Information on a specific factor
This page offers the following options:
-
Get regulated genes: lists the genes that are regulated by this factor.
Each gene is a hyper-link to information about that gene (see above for
its format)
-
Get sites: lists the sites where this factor binds in the regulated genes.
-
Get consensus: retrieves the consensus sequence of the factor's binding
site, if known.
-
Get matrix: retrieves the weight matrix describing the factor's binding
sites, if applicable.
-
Get affinity data: displays the binding affinity of the factor to each
of its binding sites.
-
Get genomewise distribution: lists all occurrences of this factor, along
with the name of the gene and the location and sequence of the binding
site.
-
Sort by copy No.: sorts the genes regulated by this factor, by the number
of copies of its binding site in the genes.
-
Sort by function category: sorts the genes regulated by this factor, by
the regulatory function.
Analysis tools
-
Retrieve
promoter sequence: allows retrieval of the upstream region of a gene.
The boundaries of the region can be specified.
-
Search
existing motif: determines whether a sequence pattern (motif)

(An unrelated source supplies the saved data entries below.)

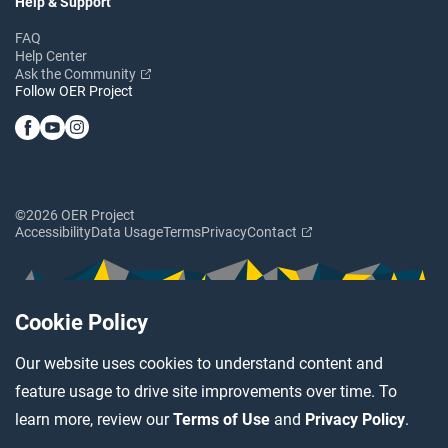
Help & Support
FAQ
Help Center
Ask the Community
Follow OER Project
©2026 OER Project
Accessibility
Data Usage
Terms
Privacy
Contact
Cookie Policy
Our website uses cookies to understand content and
feature usage to drive site improvements over time. To
learn more, review our
Terms of Use
and
Privacy Policy
.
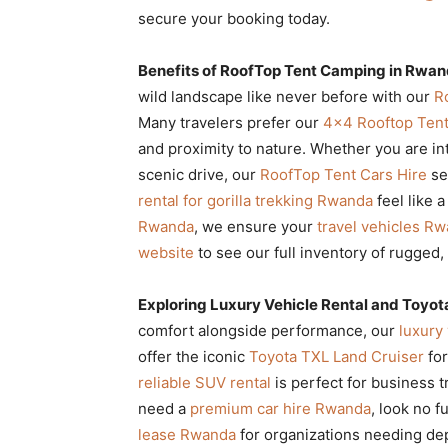
secure your booking today.
Benefits of RoofTop Tent Camping in Rwand
wild landscape like never before with our
R
Many travelers prefer our
4×4 Rooftop Tent
and proximity to nature. Whether you are in
scenic drive, our
RoofTop Tent Cars Hire
se
rental for gorilla trekking Rwanda
feel like 
Rwanda
, we ensure your
travel vehicles R
website
to see our full inventory of rugged,
Exploring Luxury Vehicle Rental and Toyot
comfort alongside performance, our
luxury 
offer the iconic
Toyota TXL Land Cruiser
for
reliable SUV rental
is perfect for business t
need a
premium car hire Rwanda
, look no f
lease Rwanda
for organizations needing de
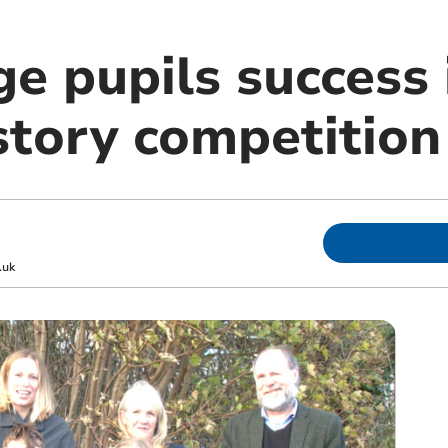
ge pupils success
story competition
.uk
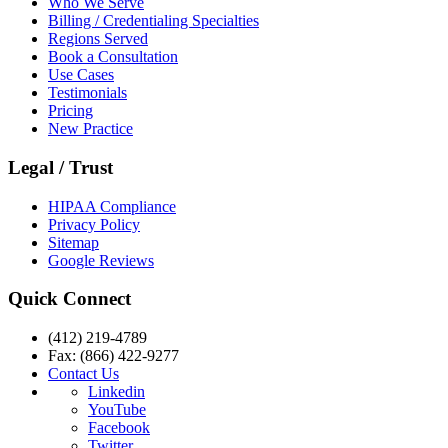
Who We Serve
Billing / Credentialing Specialties
Regions Served
Book a Consultation
Use Cases
Testimonials
Pricing
New Practice
Legal / Trust
HIPAA Compliance
Privacy Policy
Sitemap
Google Reviews
Quick Connect
(412) 219-4789
Fax: (866) 422-9277
Contact Us
Linkedin
YouTube
Facebook
Twitter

occurs in the binding sites of the known factors. The searched motif could
be up to 20 characters long, and allows spacers ('N') also. Optional approximate
matching that tolerates up to a specified number of mismatches is also possible.
-
Search putative regulatory elements: determines if an input sequence (in
FASTA format) has putative occurrences of some motif
-
Group genes according
to function categories: a set of user-specified genes (by name) are
grouped by their function categories.
-
Repetitive
sequence analyzer: this is a javascript tool that finds repetitive
elements (whose nature can be specified in detail by the user) in a set
of user-specified sequences. The page gives very clear instructions on
how to use the tool.
-
Motif (>6-mer) distribution:
this
provides a chromosome-wise search for a user-specified motif. The result
can be displayed according to the genomic location or the location in the
upstream regions of genes.
-
K-tuple
relative information: "The k-tuple relative information between two
sequences is defined as the log[(n1+1)/(n1+n2+2)], where n1 is the number
of k-tuples present in the first sequence while n2 is the number in the
second sequence. ". Given two user-specified sequences (in FASTA
format), it computes the above statistic for these two sequences (for a
user-specified tuple length). The biological relevance of this
statistic is unclear.
-
Palindrome
sequences: this is a javascript tool that searches for palindromic
substrings in an input sequence (in raw data format). Detailed instructions
for using this tool are available on this page.
-
Multisequence
alignment by GibbsDNA: this is a tool for multiple sequence alignment
by GibbsDNA. The tool is heavily parameterized, so the alignment can be
appropriately fine-tuned.
Submit a record to SCPD
This feature allows users to submit a new entry to
the database. One can submit a gene, a consensus or a weight-matrix record:
The ER and Object models for the database are presented
in a diagram. This documentation is specifically for someone with knowledge
of these models from database theory. The ER model is easier to comprehend.
This page lists all factors for which data on binding affinity (to sites)
is available. Each enlisted factor is a hyper-link to its binding affinity
data. (This information can also be accessed from the page dedicated to
that factor's information - see above.)
Links
Links to other online databases are listed.